→ **Activity**
In the records below, find the line that contains "را خیلی دوست" and the line that contains "از اتاق بیرون", then retype exactly those two lines and every line between them.

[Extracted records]
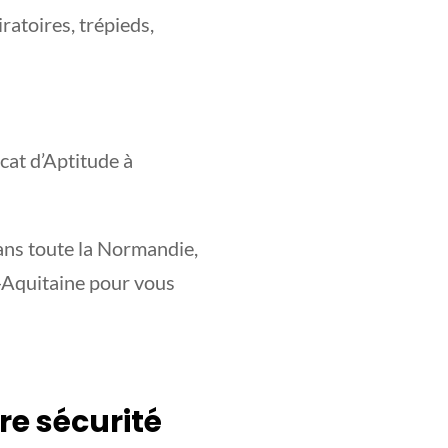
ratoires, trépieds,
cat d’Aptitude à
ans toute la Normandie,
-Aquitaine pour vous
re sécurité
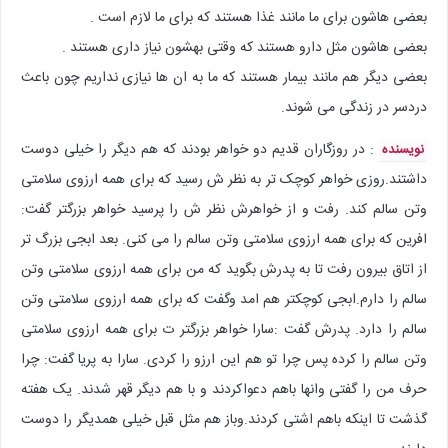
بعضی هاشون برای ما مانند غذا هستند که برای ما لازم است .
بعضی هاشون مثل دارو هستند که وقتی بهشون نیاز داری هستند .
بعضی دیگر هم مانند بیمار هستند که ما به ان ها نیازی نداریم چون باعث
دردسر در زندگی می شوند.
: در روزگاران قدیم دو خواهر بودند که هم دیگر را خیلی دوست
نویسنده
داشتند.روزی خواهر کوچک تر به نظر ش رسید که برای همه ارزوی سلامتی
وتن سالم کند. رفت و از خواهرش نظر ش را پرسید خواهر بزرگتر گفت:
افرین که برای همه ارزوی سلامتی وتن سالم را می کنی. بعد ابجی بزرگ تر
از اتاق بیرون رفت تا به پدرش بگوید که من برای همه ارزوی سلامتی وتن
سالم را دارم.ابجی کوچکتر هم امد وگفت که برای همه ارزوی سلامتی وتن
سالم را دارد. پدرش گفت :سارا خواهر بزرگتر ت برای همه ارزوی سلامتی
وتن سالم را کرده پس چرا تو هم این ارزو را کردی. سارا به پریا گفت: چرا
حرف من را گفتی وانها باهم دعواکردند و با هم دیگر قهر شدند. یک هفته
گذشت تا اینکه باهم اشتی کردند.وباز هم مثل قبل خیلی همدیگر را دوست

→ **Response for this exercise**
: در روزگاران قدیم دو خواهر بودند که هم دیگر را خیلی دوست
نویسنده
داشتند.روزی خواهر کوچک تر به نظر ش رسید که برای همه ارزوی سلامتی
وتن سالم کند. رفت و از خواهرش نظر ش را پرسید خواهر بزرگتر گفت:
افرین که برای همه ارزوی سلامتی وتن سالم را می کنی. بعد ابجی بزرگ تر
از اتاق بیرون رفت تا به پدرش بگوید که من برای همه ارزوی سلامتی وتن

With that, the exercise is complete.